The fastest T20 World Cup hundred on record
Allen’s unbeaten 100 came in just 33 deliveries, the quickest century ever scored in a men’s T20 World Cup. He broke Chris Gayle’s previous tournament mark of 47 balls set in 2016, a record many thought would stand for a long time.
The knock was not just fast; it was ruthless. Allen hit 10 fours and 8 sixes, finishing with 18 boundaries in total as he targeted both pace and spin with the same clean swing. At one point, he took 24 runs from five balls to race through the nineties and over the hundred mark, leaving fielders and bowlers almost out of the contest.
Match reports list the result in stark numbers. New Zealand 173 for 1, South Africa 169 for 8, margin nine wickets with 43 balls left. Allen was named Player of the Match, an easy decision on a night when he set multiple tournament records at once.
After the game, he explained that the onslaught was not only instinct. Speaking to reporters, Allen said the team had done detailed homework on South Africa’s bowlers and went in with clear match-ups and plans, even joking that they “had the intel” on what to expect.
A record built on months of outrageous hitting
To casual viewers in the United States, Allen may look like an overnight sensation. The numbers tell a different story. Earlier in this same tournament, he became the fastest player in history to reach 5,000 runs in T20 cricket in terms of balls faced, getting there in just 2,854 deliveries, ahead of big hitters like Abhishek Sharma and Andre Russell.
The semi-final blast is part of a longer pattern. In the Super Eight stage, he and Seifert put on a record 175-run opening stand against the United Arab Emirates, another one-sided chase that underlined how aggressive this New Zealand top order has become.

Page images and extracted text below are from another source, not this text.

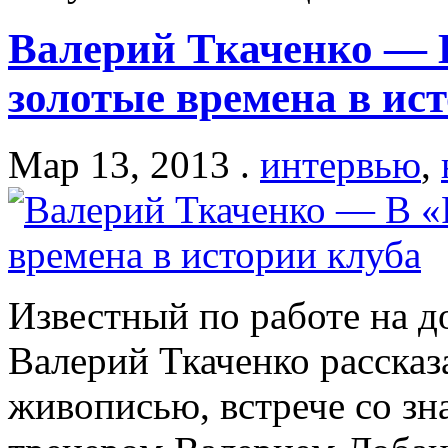
Валерий Ткаченко — В
золотые времена в ис
Мар 13, 2013 .
интервью
,
Известный по работе на 
Валерий Ткаченко рассказ
живописью, встрече со з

Fans in the US may also recognize Allen from his stint with the San Francisco Unicorns. In June 2025, playing Major League Cricket, he hammered 151 from 52 balls with 19 sixes, a world T20 record for sixes in a single innings, and one of the loudest introductions any batter has made to the American franchise scene. That knock hinted at exactly the kind of ceiling the world saw again in Kolkata.

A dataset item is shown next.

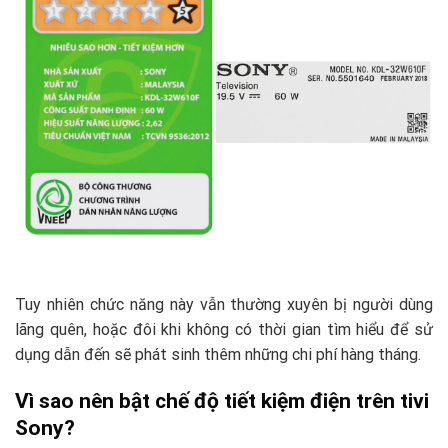
Tuy nhiên chức năng này vẫn thường xuyên bị người dùng
lãng quên, hoặc đôi khi không có thời gian tìm hiểu để sử
dụng dẫn đến sẽ phát sinh thêm những chi phí hàng tháng.
Vì sao nên bật chế độ tiết kiệm điện trên tivi
Sony?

His value in global leagues has climbed fast. After early spells with Royal Challengers Bangalore, Allen signed with Perth Scorchers in Australia’s Big Bash and was picked up by Kolkata Knight Riders in the December 2025 IPL mini auction, giving him a strong presence across the main T20 competitions.
Another Semi-Final Exit For South Africa And A New Set Of Questions
For South Africa, this defeat is another painful entry in a long list of World Cup semi-final exits. Once again, they arrived in the knockout stages unbeaten and left with questions about intent with the bat and how they handled a high-pressure chase or defense.
For New Zealand, the win is a statement that they can not only grind through tournaments but also blow games open with pure power. They now move on to Sunday’s final in Ahmedabad, where they will face the winner of India vs England for a shot at a first T20 World Cup title.
For American viewers who may be sampling more cricket as the sport grows alongside Major League Cricket and the 2024 World Cup legacy, Finn Allen is the kind of player who makes the format easy to understand. The rules can be complex, but a hitter who reaches a hundred in 33 balls against a full-strength attack says everything about why T20 has become a prime-time product.
If New Zealand go on to lift the trophy, people will point back to this semi-final as the night their campaign truly caught fire and the night Finn Allen turned a streak of big scores into a global headline moment.